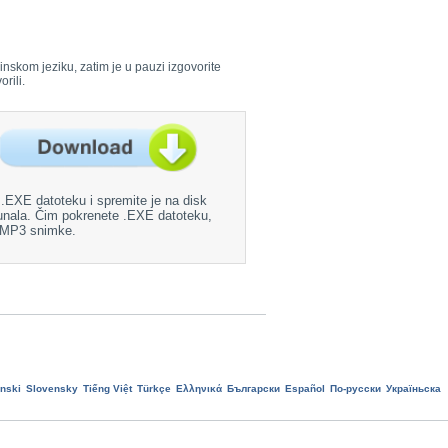
rinskom jeziku, zatim je u pauzi izgovorite
rili.
.EXE datoteku i spremite je na disk
unala. Čim pokrenete .EXE datoteku,
e MP3 snimke.
nski
Slovensky
Tiếng Việt
Türkçe
Ελληνικά
Български
Еspañol
По-русски
Україньска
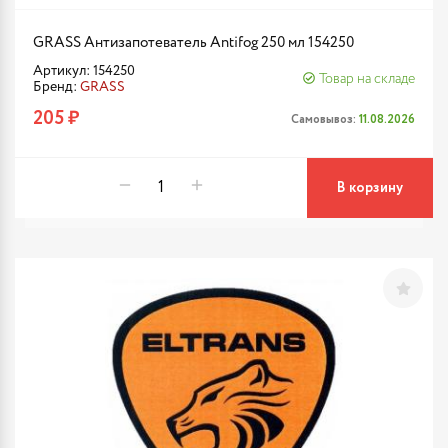
GRASS Антизапотеватель Antifog 250 мл 154250
Артикул: 154250
Товар на складе
Бренд:
GRASS
205 ₽
Самовывоз:
11.08.2026
В корзину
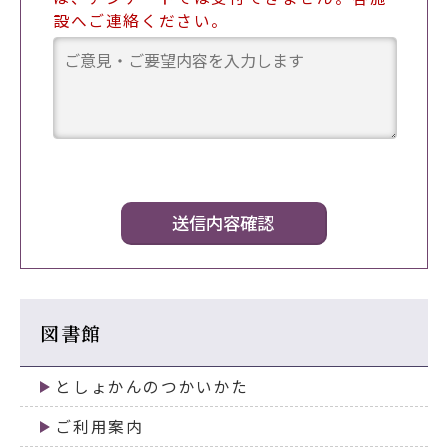
設へご連絡ください。
図書館
としょかんのつかいかた
ご利用案内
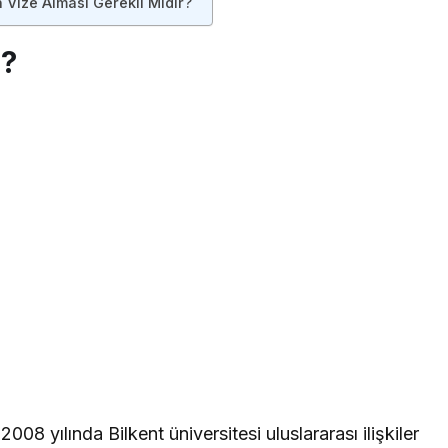
 Vize Alması Gerekli Midir?
r?
yılında Bilkent üniversitesi uluslararası ilişkiler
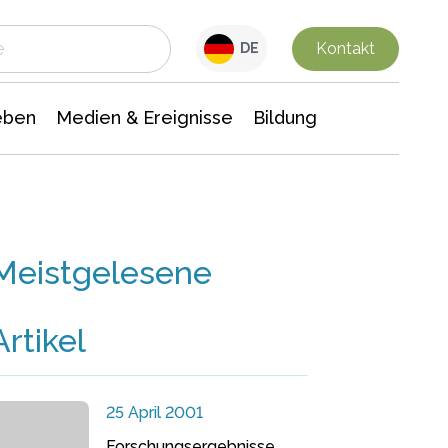
 Leben
Medien & Ereignisse
Interdisziplinäre Forschung
Veranstaltungsnachrichten
n Chemie
Gesellschaftswissenschaften
Kontakt
DE
eben
Medien & Ereignisse
Bildung
Meistgelesene
Artikel
25 April 2001
Forschungsergebnisse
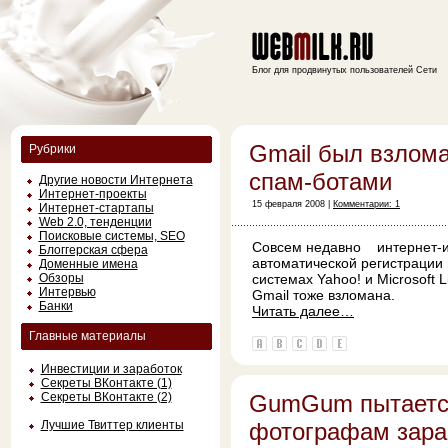
Блог для продвинутых пользователей Сети
Gmail был взлом
Рубрики
спам-ботами
Другие новости Интернета
Интернет-проекты
15 февраля 2008 |
Комментарии: 1
Интернет-стартапы
Web 2.0, тенденции
Поисковые системы, SEO
Совсем недавно интернет-и
Блоггерская сфера
автоматической регистрации 
Доменные имена
Обзоры
системах Yahoo! и Microsoft L
Интервью
Gmail тоже взломана.
Банки
Читать далее…
Главные материалы
Инвестиции и заработок
Секреты ВКонтакте (1)
Секреты ВКонтакте (2)
GumGum пытаетс
Лучшие Твиттер клиенты
фотографам зара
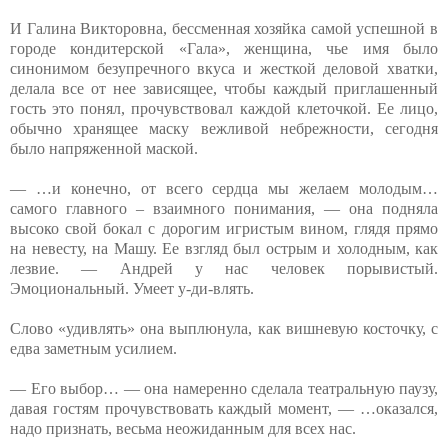
И Галина Викторовна, бессменная хозяйка самой успешной в
городе кондитерской «Гала», женщина, чье имя было
синонимом безупречного вкуса и жесткой деловой хватки,
делала все от нее зависящее, чтобы каждый приглашенный
гость это понял, прочувствовал каждой клеточкой. Ее лицо,
обычно хранящее маску вежливой небрежности, сегодня
было напряженной маской.
— …и конечно, от всего сердца мы желаем молодым…
самого главного – взаимного понимания, — она подняла
высоко свой бокал с дорогим игристым вином, глядя прямо
на невесту, на Машу. Ее взгляд был острым и холодным, как
лезвие. — Андрей у нас человек порывистый.
Эмоциональный. Умеет у-ди-влять.
Слово «удивлять» она выплюнула, как вишневую косточку, с
едва заметным усилием.
— Его выбор… — она намеренно сделала театральную паузу,
давая гостям прочувствовать каждый момент, — …оказался,
надо признать, весьма неожиданным для всех нас.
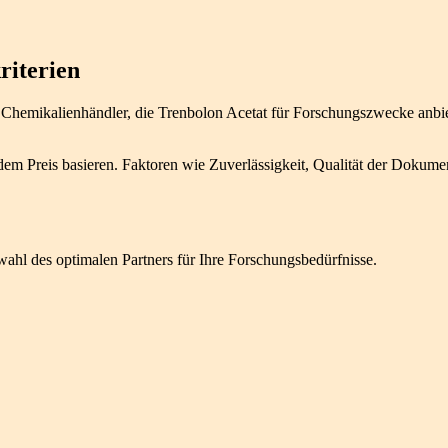
riterien
te Chemikalienhändler, die Trenbolon Acetat für Forschungszwecke anbi
 dem Preis basieren. Faktoren wie Zuverlässigkeit, Qualität der Dokume
swahl des optimalen Partners für Ihre Forschungsbedürfnisse.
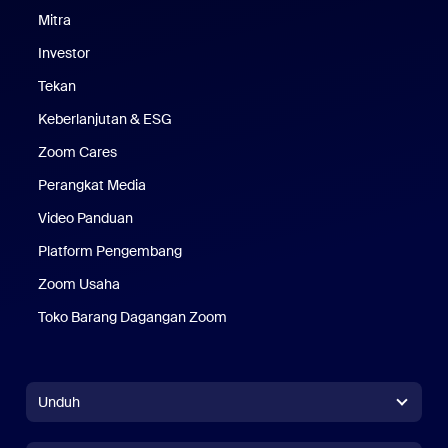
Mitra
Investor
Tekan
Pers
Keberlanjutan & ESG
Keberlanjutan & ESG
Zoom Cares
Zoom Cares
Perangkat Media
Kit Media
Video Panduan
Platform Pengembang
Zoom Usaha
Zoom Ventures
Toko Barang Dagangan Zoom
Toko Barang Dagangan Zoom
Unduh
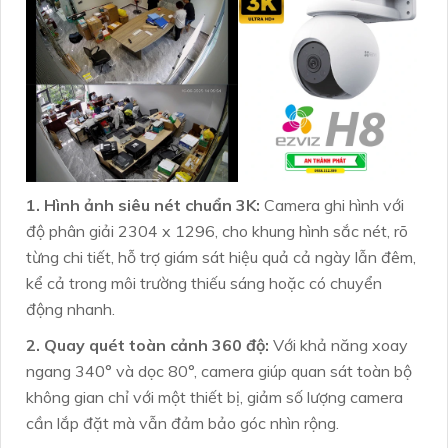
1. Hình ảnh siêu nét chuẩn 3K:
Camera ghi hình với
độ phân giải 2304 x 1296, cho khung hình sắc nét, rõ
từng chi tiết, hỗ trợ giám sát hiệu quả cả ngày lẫn đêm,
kể cả trong môi trường thiếu sáng hoặc có chuyển
động nhanh.
2. Quay quét toàn cảnh 360 độ:
Với khả năng xoay
ngang 340° và dọc 80°, camera giúp quan sát toàn bộ
không gian chỉ với một thiết bị, giảm số lượng camera
cần lắp đặt mà vẫn đảm bảo góc nhìn rộng.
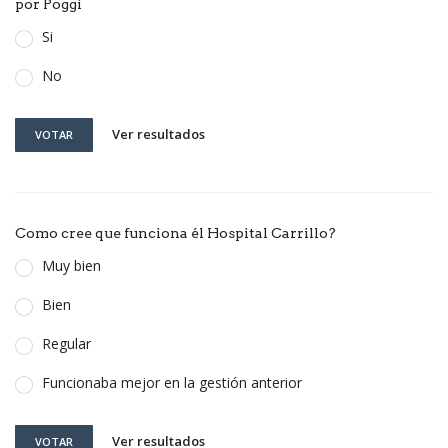
por Poggi
Si
No
Ver resultados
VOTAR
Como cree que funciona él Hospital Carrillo?
Muy bien
Bien
Regular
Funcionaba mejor en la gestión anterior
Ver resultados
VOTAR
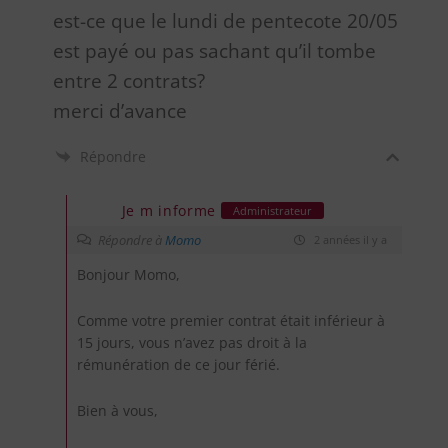
est-ce que le lundi de pentecote 20/05
est payé ou pas sachant qu’il tombe
entre 2 contrats?
merci d’avance
Répondre
Je m informe
Administrateur
Répondre à
Momo
2 années il y a
Bonjour Momo,
Comme votre premier contrat était inférieur à
15 jours, vous n’avez pas droit à la
rémunération de ce jour férié.
Bien à vous,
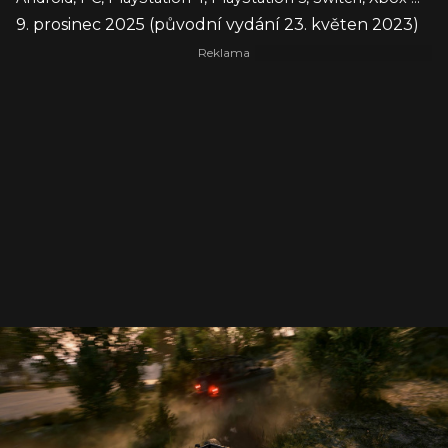
9. prosinec 2025 (původní vydání 23. květen 2023)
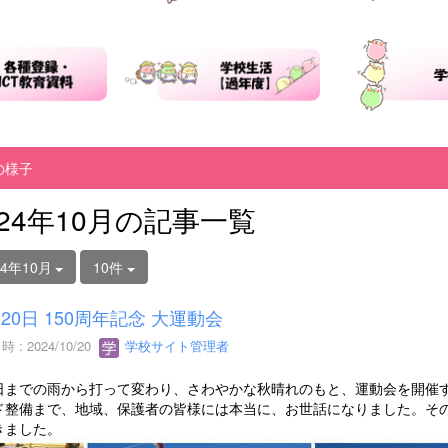
の様子
024年10月の記事一覧
24年10月
10件
月20日 150周年記念 大運動会
 : 2024/10/20
学校サイト管理者
までの雨から打って変わり、さわやかな秋晴れのもと、運動会を開催す
ド整備まで、地域、保護者の皆様には本当に、お世話になりました。そ
きました。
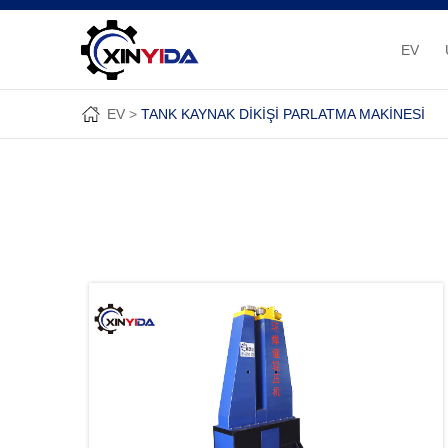
EV
EV
TANK KAYNAK DIKIŞI PARLATMA MAKINESI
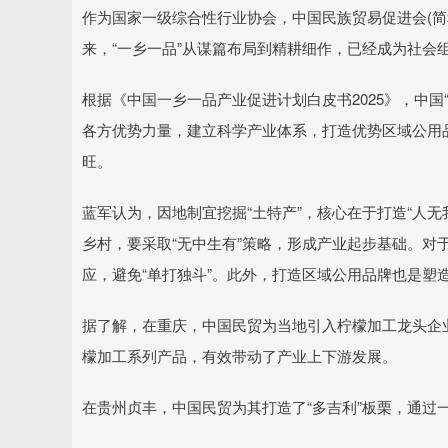
作为国家一级综合性行业协会，中国民族贸易促进会(简称“
来，“一乡一品”从谋篇布局到精耕细作，已经成为社会
根据《中国一乡一品产业促进计划白皮书2025》，中国
各方优势力量，建立科学产业体系，打造优势区域公用
旺。
蓝军认为，因地制宜挖掘“土特产”，核心在于打造“人
乡村，要采取“无中生有”策略，形成产业起步基础。对
应，避免“单打独斗”。此外，打造区域公用品牌也是塑造
据了解，在重庆，中国民贸为当地引入柠檬加工龙头企业
檬加工系列产品，有效带动了产业上下游发展。
在贵州贞丰，中国民贸为其打造了“多吉利”板栗，通过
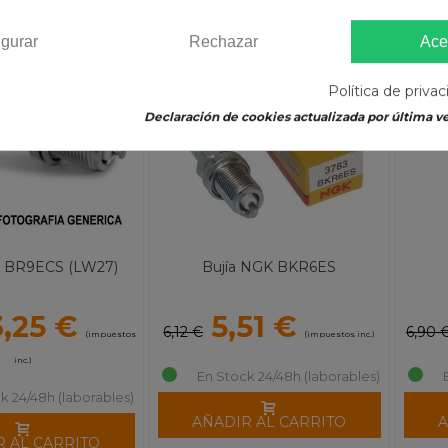
-10%
-10
igurar
Rechazar
Ace
Política de priva
Declaración de cookies actualizada por última ve
K BR9ECS (LW27)
Bujía NGK BKR6ES
3,25 €
5,51 €
6,12 €
6,90 
(impuestos
(impuestos inc.)
inc.)
En Stock 24/48h (laborables)
k 24/48h (laborables)
AÑADIR AL CARRITO
A
R AL CARRITO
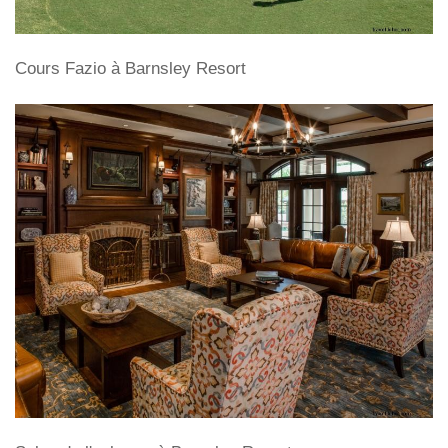
Cours Fazio à Barnsley Resort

• Exercise description: Starting from the first line of the entries above, print each line exactly until the line containing "Секреты ВКонтакте (2)" has been printed, and skip the pictures.

• Exercise response:
rinskom jeziku, zatim je u pauzi izgovorite
rili.
.EXE datoteku i spremite je na disk
unala. Čim pokrenete .EXE datoteku,
e MP3 snimke.
nski
Slovensky
Tiếng Việt
Türkçe
Ελληνικά
Български
Еspañol
По-русски
Україньска
GRASS Антизапотеватель Antifog 250 мл 154250
Артикул: 154250
Товар на складе
Бренд:
GRASS
205 ₽
Самовывоз:
11.08.2026
В корзину
設へご連絡ください。
図書館
としょかんのつかいかた
ご利用案内
 Vize Alması Gerekli Midir?
r?
yılında Bilkent üniversitesi uluslararası ilişkiler
 Leben
Medien & Ereignisse
Interdisziplinäre Forschung
Veranstaltungsnachrichten
n Chemie
Gesellschaftswissenschaften
Kontakt
DE
eben
Medien & Ereignisse
Bildung
Meistgelesene
Artikel
25 April 2001
Forschungsergebnisse
Блог для продвинутых пользователей Сети
Gmail был взлом
Рубрики
спам-ботами
Другие новости Интернета
Интернет-проекты
15 февраля 2008 |
Комментарии: 1
Интернет-стартапы
Web 2.0, тенденции
Поисковые системы, SEO
Совсем недавно интернет-и
Блоггерская сфера
автоматической регистрации 
Доменные имена
Обзоры
системах Yahoo! и Microsoft L
Интервью
Gmail тоже взломана.
Банки
Читать далее…
Главные материалы
Инвестиции и заработок
Секреты ВКонтакте (1)
Секреты ВКонтакте (2)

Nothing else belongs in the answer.